Frères et sœurs, nous risquons toujours la confusion qui fut celle des Apôtres de Jésus. Lorsque le Christ évoque le royaume de Dieu et renouvelle la promesse qu’il leur avait faite, ceux-ci entendent « le royaume pour Israël » et nous, nous sommes tentés d’attendre la chrétienté, c’est-à-dire un état social où tous seraient unanimes dans la foi et dans les mœurs. Mais, inlassablement, le Seigneur nous libère de cette illusion : il ne nous a pas promis une société chrétienne parfaite, il nous a promis l’Esprit-Saint, lui-même comme un autre, qui nous est donné pour que, dès ici-bas, sans tarder, dès que possible, nous vivions en fils et en filles du Père, nous vivions selon la charité de Dieu, nous vivions avec pour horizon la résurrection et la communion éternelle.

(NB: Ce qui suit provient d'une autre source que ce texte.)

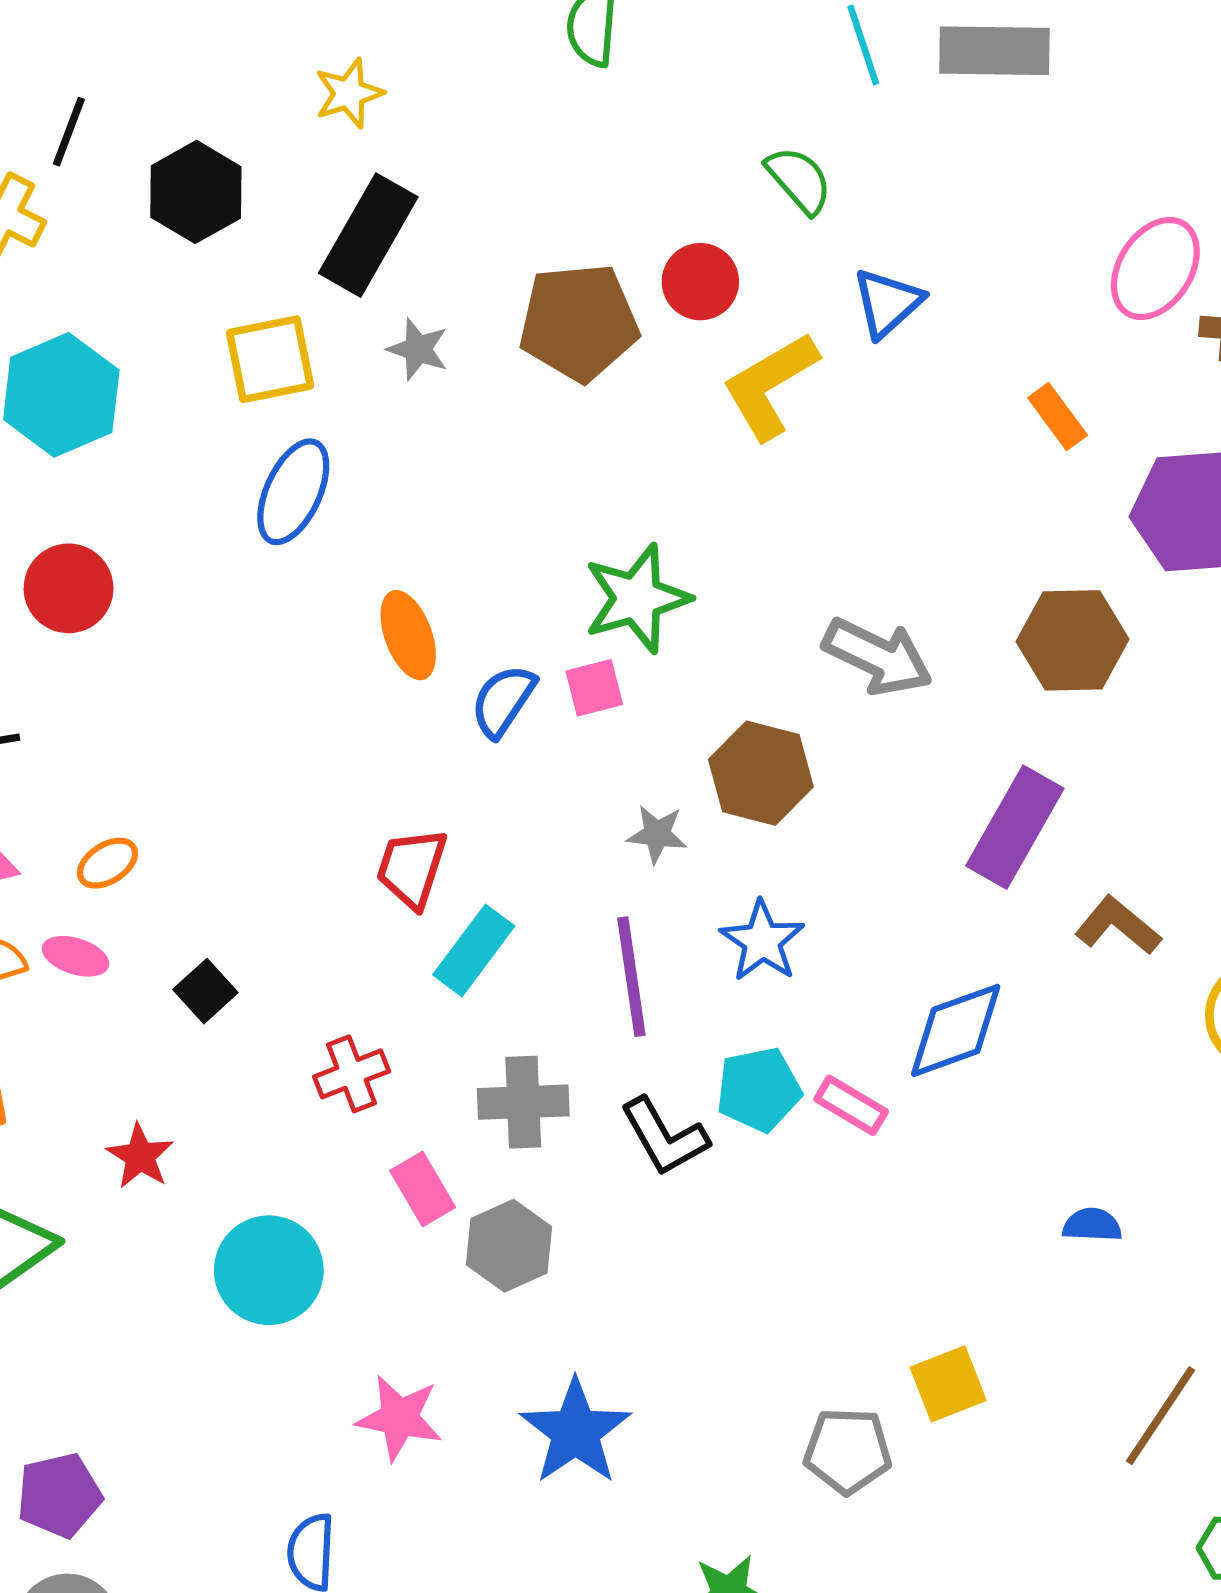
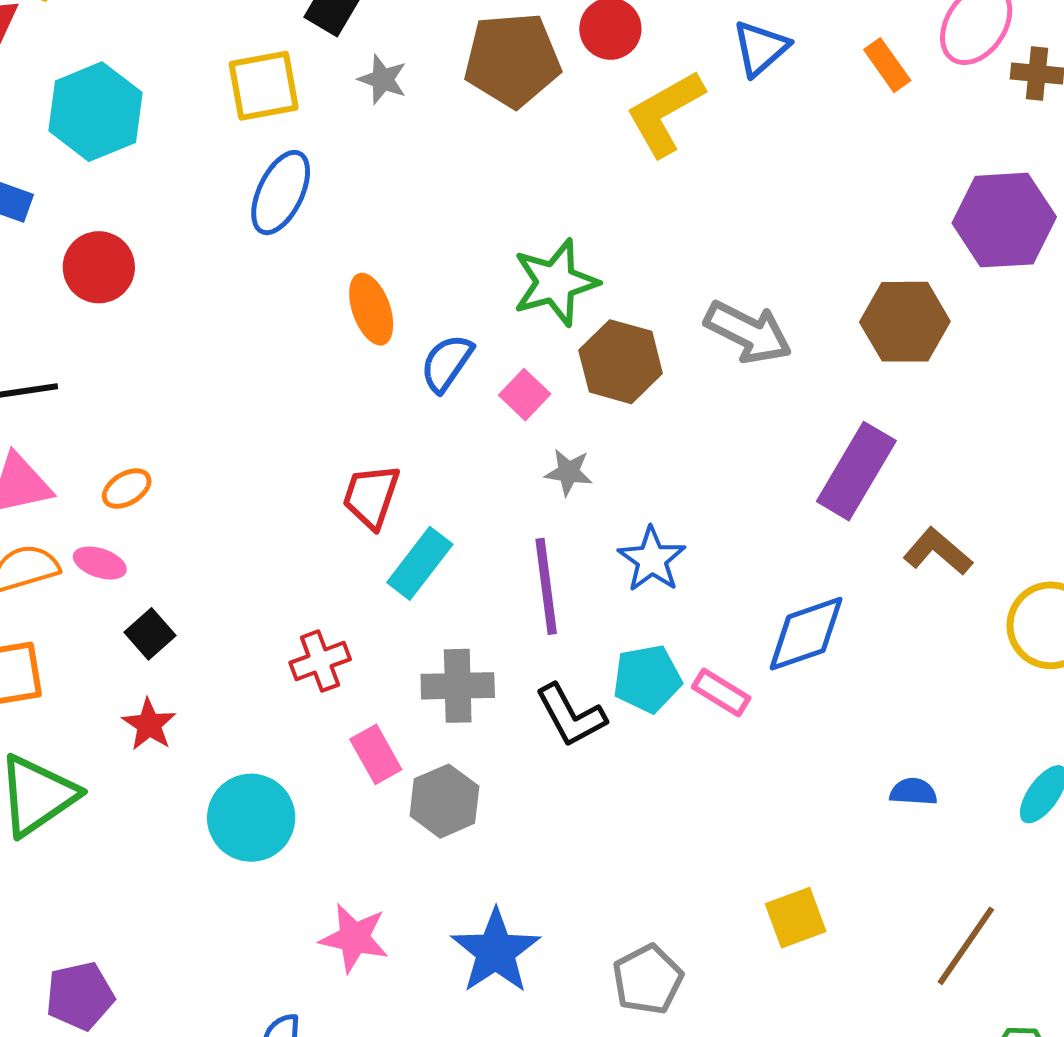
orange rectangle: (1058, 416) -> (887, 65), moved
pink square: (594, 688) -> (525, 395), moved, turned -33
brown hexagon: (761, 773) -> (621, 362), moved
black square: (205, 991) -> (150, 634), moved
gray pentagon: (848, 1451) -> (648, 980), moved, turned -30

Saint Paul a remarquablement exprimé cela dans le passage de sa lettre aux Éphésiens qui nous a été proclamé, lorsqu’il commente le psaume 68 : « Il est monté sur les hauteurs, il a capturé des captifs, il a fait des dons aux hommes ». Le temps où nous sommes, le temps entre l’Ascension et la venue glorieuse du Christ, n’est pas un temps vide de la présence de celui-ci. Au contraire. Nous sommes dans le temps où le Christ, incarné, mis à mort, mis au tombeau à cause de nous et ressuscité pour notre vie, ne cesse pas de monter vers le Père en entraînant avec lui toute l’humanité. En certaines phases, en certains lieux, tous le suivent comme d’un seul mouvement ; en d’autres temps et d’autres lieux, – les nôtres, il faut le reconnaître -, l’humanité résiste, à la fois collectivement et en chacun. L’Apôtre qui prend le psaume au sérieux cherche quels dons Jésus fait aux hommes en montant. Ce qu’il comprend bien, c’est que le Christ ne monte pas vers le Père en laissant à ses apôtres un plan d’action détaillé, une règle d’organisation, des écrits pleins de sagesse. Non : « les dons qu’il a faits, ce sont les Apôtres, et aussi les prophètes, les évangélisateurs, les pasteurs et ceux qui enseignent. » Nous pourrions aujourd’hui expliciter encore cette liste en ajoutant les lecteurs et acolytes et les catéchistes. Montant vers le Père en entraînant avec lui l’humanité à laquelle il ouvre la voie, le Christ Jésus, dans sa force souveraine, suscite des hommes et des femmes qu’il donne aux autres comme des dons.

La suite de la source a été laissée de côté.